Fabrice a conclu excellemment, mais vous m'avez demandé ce que ferait Mediapart à propos de la commission d'enquête. Nous essayons d'éviter le conflit d'intérêts. Le site diffuse la retransmission en direct. Le journaliste parlementaire rendra compte de vos travaux. Et, pendant ce temps, nous menons nos enquêtes sur l'ensemble des questions soulevées par l'affaire, en particulier celle du secret bancaire, plus dur à percer que le secret défense pour des enquêteurs indépendants.

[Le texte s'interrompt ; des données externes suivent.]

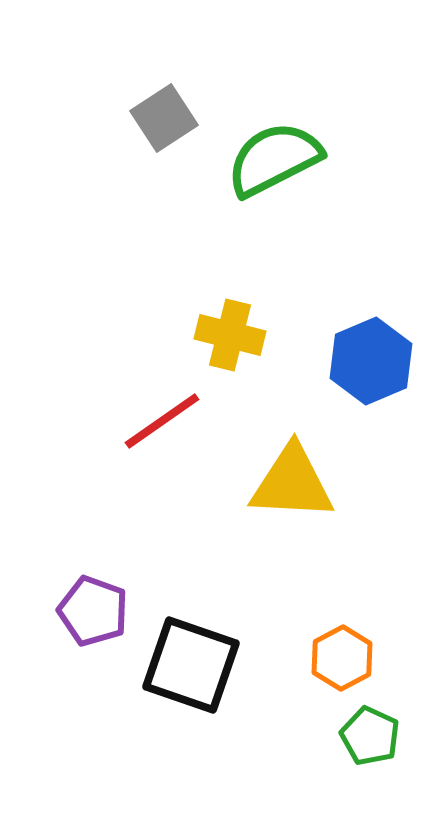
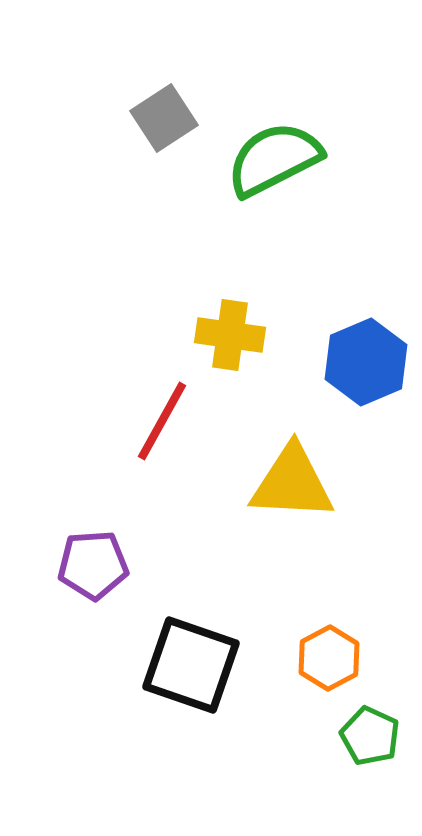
yellow cross: rotated 6 degrees counterclockwise
blue hexagon: moved 5 px left, 1 px down
red line: rotated 26 degrees counterclockwise
purple pentagon: moved 46 px up; rotated 24 degrees counterclockwise
orange hexagon: moved 13 px left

Les policiers de l'office dont a parlé Fabrice nous disent qu'il faut, pour en venir à bout, les techniques de la lutte anti-mafia. Il faudrait un statut de repenti, pour que les gens parlent. Le point commun de tous nos dossiers, encore une fois, c'est l'ampleur du détournement de la richesse nationale vers les paradis fiscaux. Il leur faudrait des moyens pour les infiltrer, comme cela se fait dans les organisations secrètes. Donnez-les leur !
Et donnez des moyens à tous. La CADA, qui a été citée, n'a pas autorité sur toutes sortes d'autres autorités administratives indépendantes, qui refusent de suivre ses avis. Votez une grande loi sur la liberté de l'information. Faites ce FOIA à la française que toute notre profession réclame depuis des années, et qui permettrait l'accès public à l'information. Au temps du numérique, de l'open data, ce serait essentiel, et constituerait le ferment d'une culture démocratique.

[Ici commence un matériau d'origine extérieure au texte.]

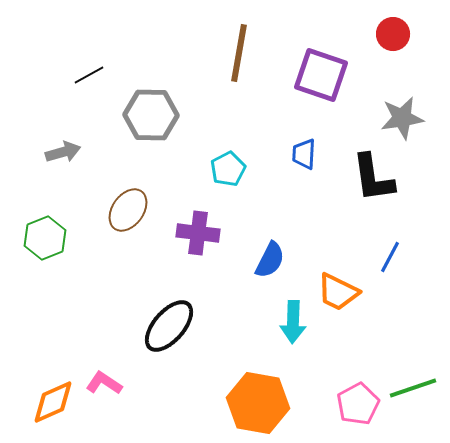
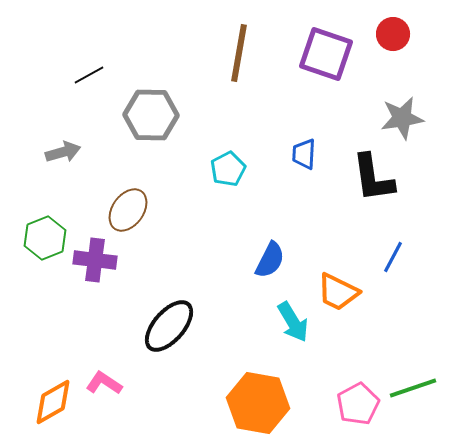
purple square: moved 5 px right, 21 px up
purple cross: moved 103 px left, 27 px down
blue line: moved 3 px right
cyan arrow: rotated 33 degrees counterclockwise
orange diamond: rotated 6 degrees counterclockwise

J'ai bien vu qu'il y avait des opinions différentes parmi vous, mais j'aimerais vraiment, quand nous révélons des faits qui dérangent la majorité, quelle qu'elle soit, ne pas recevoir chaque fois le soutien de l'opposition qui, redevenue majoritaire, nous combat, et inversement. J'aimerais que se dégage une majorité d'idée sur cette question. Que ceux qui nous font aujourd'hui des compliments se rendent compte combien nos révélations sous la présidence précédente étaient utiles aussi et que les autres se souviennent de l'approbation qu'ils nous donnaient alors. En rester à un affrontement partisan autour de nos révélations, à la défense d'un camp plutôt que des principes, mine la démocratie. Nous révélons des faits dans l'espoir de la faire progresser et de la renforcer, pas de la décrédibiliser. Si cette commission d'enquête, la première en trente-cinq ans sur une affaire que j'ai contribué à révéler – il n'y en a pas eu sur l'affaire des Irlandais de Vincennes, ni sur l'affaire Greenpeace, ni sur l'affaire Pechiney,… – pouvait tirer la démocratie vers le haut, le travail de Mediapart n'aura pas été inutile.